Go through the data and copy every line exactly, but not the images.

Start of RECORDS FOR THIS EXERCISE

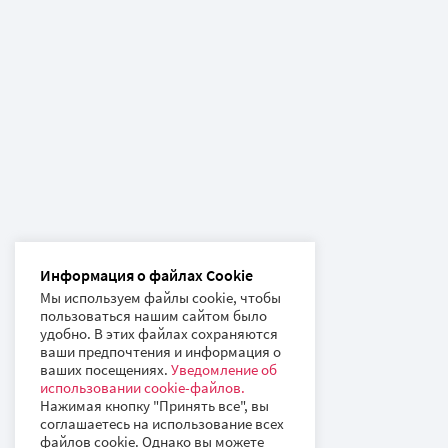
Информация о файлах Cookie
Мы используем файлы cookie, чтобы
пользоваться нашим сайтом было
удобно. В этих файлах сохраняются
ваши предпочтения и информация о
ваших посещениях.
Уведомление об
использовании cookie-файлов.
Нажимая кнопку "Принять все", вы
соглашаетесь на использование всех
файлов cookie. Однако вы можете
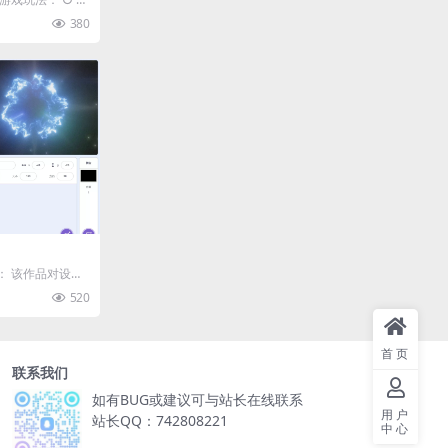
点击Tob...
380
 注意： 该作品对设备
设备上可...
520
首页
联系我们
如有BUG或建议可与站长在线联系
用户
站长QQ：742808221
中心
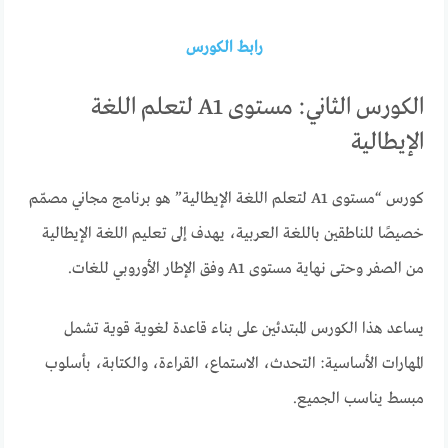
رابط الكورس
الكورس الثاني: مستوى A1 لتعلم اللغة
الإيطالية
كورس “مستوى A1 لتعلم اللغة الإيطالية” هو برنامج مجاني مصمّم
خصيصًا للناطقين باللغة العربية، يهدف إلى تعليم اللغة الإيطالية
من الصفر وحتى نهاية مستوى A1 وفق الإطار الأوروبي للغات.
يساعد هذا الكورس المبتدئين على بناء قاعدة لغوية قوية تشمل
المهارات الأساسية: التحدث، الاستماع، القراءة، والكتابة، بأسلوب
مبسط يناسب الجميع.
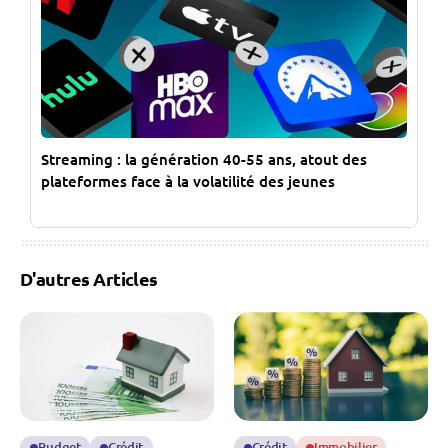
Streaming : la génération 40-55 ans, atout des
plateformes face à la volatilité des jeunes
D'autres Articles
Budget
Crédit
Crédit
Immobilier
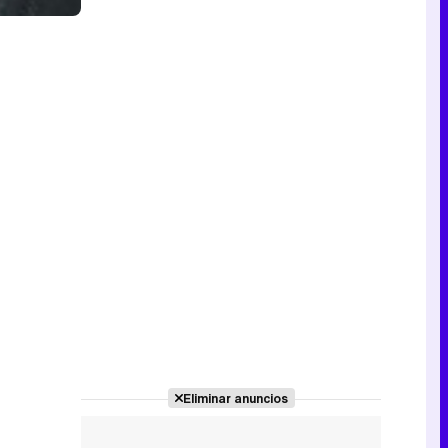
Eliminar anuncios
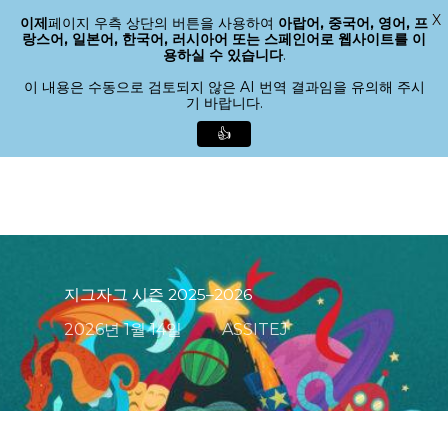
X
이제
페이지 우측 상단의 버튼을 사용하여
아랍어, 중국어, 영어, 프
메뉴
랑스어, 일본어, 한국어, 러시아어 또는 스페인어로 웹사이트를 이
검색
용하실 수 있습니다
.
메
뉴
이 내용은 수동으로 검토되지 않은 AI 번역 결과임을 유의해 주시
기 바랍니다.
닫
기
👍
본
문
으
로
바
로
지그자그 시즌 2025–2026
가
기
2026년 1월 14일
ASSITEJ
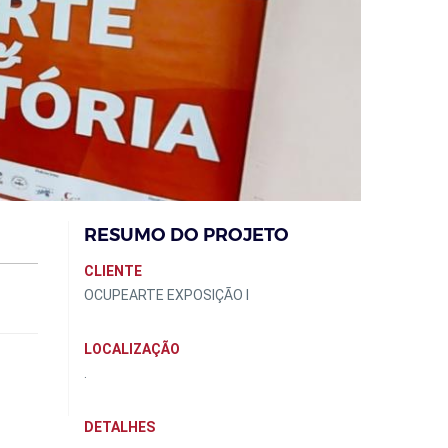
RESUMO DO PROJETO
CLIENTE
OCUPEARTE EXPOSIÇÃO I
LOCALIZAÇÃO
.
DETALHES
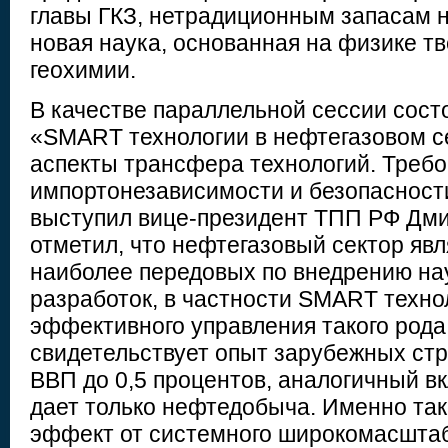
главы ГКЗ, нетрадиционным запасам 
новая наука, основанная на физике т
геохимии.
В качестве параллельной сессии сост
«SMART технологии в нефтегазовом се
аспекты трансфера технологий. Треб
импортонезависимости и безопасност
выступил вице-президент ТПП РФ Дми
отметил, что нефтегазовый сектор явл
наиболее передовых по внедрению на
разработок, в частности SMART технол
эффективного управления такого рода
свидетельствует опыт зарубежных стр
ВВП до 0,5 процентов, аналогичный в
дает только нефтедобыча. Именно та
эффект от системного широкомасшта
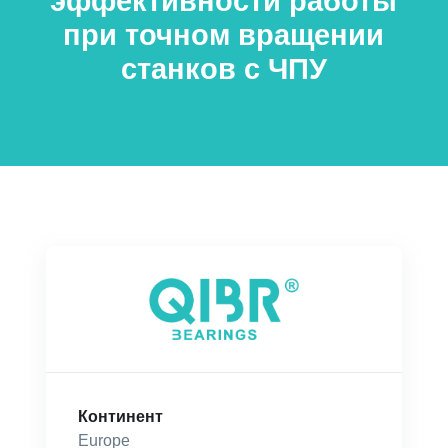
эффективности работы
при точном вращении
станков с ЧПУ
Континент
Europe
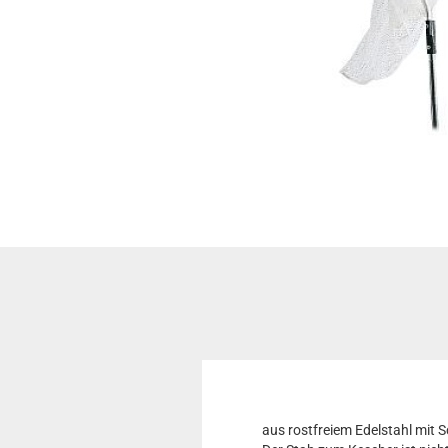
aus rostfreiem Edelstahl mit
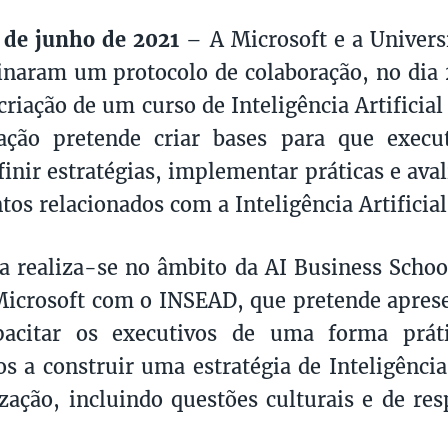
 de junho de 2021
– A Microsoft e a Univers
inaram um protocolo de colaboração, no dia 
criação de um curso de Inteligência Artificial
ação pretende criar bases para que execut
inir estratégias, implementar práticas e aval
os relacionados com a Inteligência Artificial
 realiza-se no âmbito da AI Business School
Microsoft com o INSEAD, que pretende aprese
pacitar os executivos de uma forma práti
s a construir uma estratégia de Inteligência 
zação, incluindo questões culturais e de res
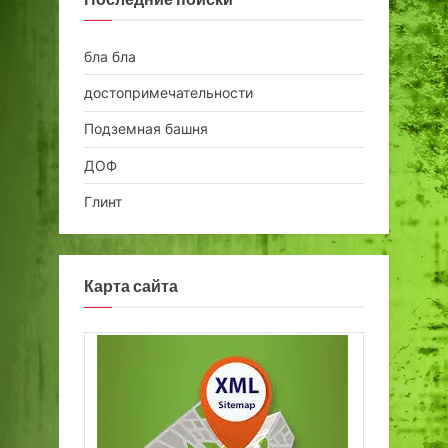
бла бла
достопримечательности
Подземная башня
ДОФ
Глинт
Карта сайта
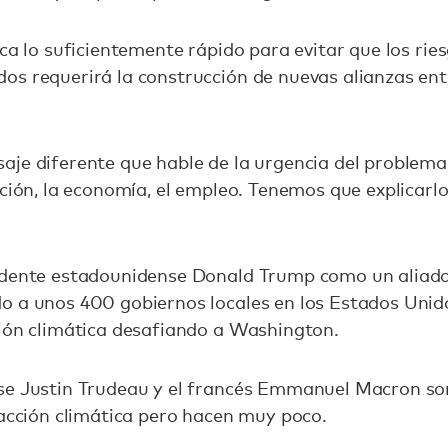
ica lo suficientemente rápido para evitar que los rie
s requerirá la construcción de nuevas alianzas entr
je diferente que hable de la urgencia del problema, 
ación, la economía, el empleo. Tenemos que explicarl
idente estadounidense Donald Trump como un aliado 
o a unos 400 gobiernos locales en los Estados Unid
ción climática desafiando a Washington.
se Justin Trudeau y el francés Emmanuel Macron so
 acción climática pero hacen muy poco.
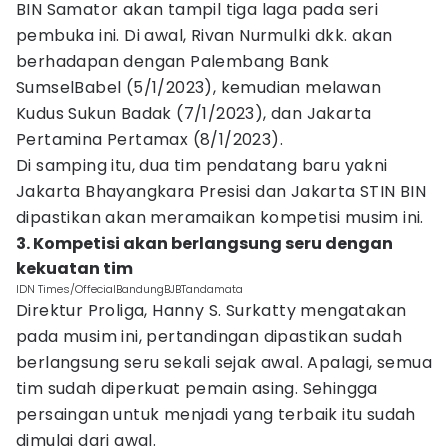
BIN Samator akan tampil tiga laga pada seri
pembuka ini. Di awal, Rivan Nurmulki dkk. akan
berhadapan dengan Palembang Bank
SumselBabel (5/1/2023), kemudian melawan
Kudus Sukun Badak (7/1/2023), dan Jakarta
Pertamina Pertamax (8/1/2023).
Di samping itu, dua tim pendatang baru yakni
Jakarta Bhayangkara Presisi dan Jakarta STIN BIN
dipastikan akan meramaikan kompetisi musim ini.
3. Kompetisi akan berlangsung seru dengan
kekuatan tim
IDN Times/OffecialBandungBJBTandamata
Direktur Proliga, Hanny S. Surkatty mengatakan
pada musim ini, pertandingan dipastikan sudah
berlangsung seru sekali sejak awal. Apalagi, semua
tim sudah diperkuat pemain asing. Sehingga
persaingan untuk menjadi yang terbaik itu sudah
dimulai dari awal.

End of RECORDS FOR THIS EXERCISE

▶ **EXERCISE RESPONSE**
Информация о файлах Cookie
Мы используем файлы cookie, чтобы
пользоваться нашим сайтом было
удобно. В этих файлах сохраняются
ваши предпочтения и информация о
ваших посещениях.
Уведомление об
использовании cookie-файлов.
Нажимая кнопку "Принять все", вы
соглашаетесь на использование всех
файлов cookie. Однако вы можете
点击Tob...
380
 注意： 该作品对设备
设备上可...
520
首页
联系我们
如有BUG或建议可与站长在线联系
用户
站长QQ：742808221
中心
رابط الكورس
الكورس الثاني: مستوى A1 لتعلم اللغة
الإيطالية
كورس “مستوى A1 لتعلم اللغة الإيطالية” هو برنامج مجاني مصمّم
خصيصًا للناطقين باللغة العربية، يهدف إلى تعليم اللغة الإيطالية
من الصفر وحتى نهاية مستوى A1 وفق الإطار الأوروبي للغات.
يساعد هذا الكورس المبتدئين على بناء قاعدة لغوية قوية تشمل
المهارات الأساسية: التحدث، الاستماع، القراءة، والكتابة، بأسلوب
مبسط يناسب الجميع.
Streaming : la génération 40-55 ans, atout des
plateformes face à la volatilité des jeunes
D'autres Articles
Budget
Crédit
Crédit
Immobilier
Eliminar anuncios
X
이제
페이지 우측 상단의 버튼을 사용하여
아랍어, 중국어, 영어, 프
메뉴
랑스어, 일본어, 한국어, 러시아어 또는 스페인어로 웹사이트를 이
검색
용하실 수 있습니다
.
메
뉴
이 내용은 수동으로 검토되지 않은 AI 번역 결과임을 유의해 주시
기 바랍니다.
닫
기
👍
본
문
으
로
바
로
지그자그 시즌 2025–2026
가
기
2026년 1월 14일
ASSITEJ
RESUMO DO PROJETO
CLIENTE
OCUPEARTE EXPOSIÇÃO I
LOCALIZAÇÃO
.
DETALHES
главы ГКЗ, нетрадиционным запасам 
новая наука, основанная на физике т
геохимии.
В качестве параллельной сессии сост
«SMART технологии в нефтегазовом се
аспекты трансфера технологий. Треб
импортонезависимости и безопасност
выступил вице-президент ТПП РФ Дми
отметил, что нефтегазовый сектор явл
наиболее передовых по внедрению на
разработок, в частности SMART технол
эффективного управления такого рода
свидетельствует опыт зарубежных стр
ВВП до 0,5 процентов, аналогичный в
дает только нефтедобыча. Именно та
эффект от системного широкомасшта
эффективности работы
при точном вращении
станков с ЧПУ
Континент
Europe
aus rostfreiem Edelstahl mit
 de junho de 2021
– A Microsoft e a Univers
inaram um protocolo de colaboração, no dia 
criação de um curso de Inteligência Artificial
ação pretende criar bases para que execut
inir estratégias, implementar práticas e aval
os relacionados com a Inteligência Artificial
 realiza-se no âmbito da AI Business School
Microsoft com o INSEAD, que pretende aprese
pacitar os executivos de uma forma práti
s a construir uma estratégia de Inteligência 
zação, incluindo questões culturais e de res
бла бла
достопримечательности
Подземная башня
ДОФ
Глинт
Карта сайта
ica lo suficientemente rápido para evitar que los rie
s requerirá la construcción de nuevas alianzas entr
je diferente que hable de la urgencia del problema, 
ación, la economía, el empleo. Tenemos que explicarl
idente estadounidense Donald Trump como un aliado 
o a unos 400 gobiernos locales en los Estados Unid
ción climática desafiando a Washington.
se Justin Trudeau y el francés Emmanuel Macron so
 acción climática pero hacen muy poco.
BIN Samator akan tampil tiga laga pada seri
pembuka ini. Di awal, Rivan Nurmulki dkk. akan
berhadapan dengan Palembang Bank
SumselBabel (5/1/2023), kemudian melawan
Kudus Sukun Badak (7/1/2023), dan Jakarta
Pertamina Pertamax (8/1/2023).
Di samping itu, dua tim pendatang baru yakni
Jakarta Bhayangkara Presisi dan Jakarta STIN BIN
dipastikan akan meramaikan kompetisi musim ini.
3. Kompetisi akan berlangsung seru dengan
kekuatan tim
IDN Times/OffecialBandungBJBTandamata
Direktur Proliga, Hanny S. Surkatty mengatakan
pada musim ini, pertandingan dipastikan sudah
berlangsung seru sekali sejak awal. Apalagi, semua
tim sudah diperkuat pemain asing. Sehingga
persaingan untuk menjadi yang terbaik itu sudah
dimulai dari awal.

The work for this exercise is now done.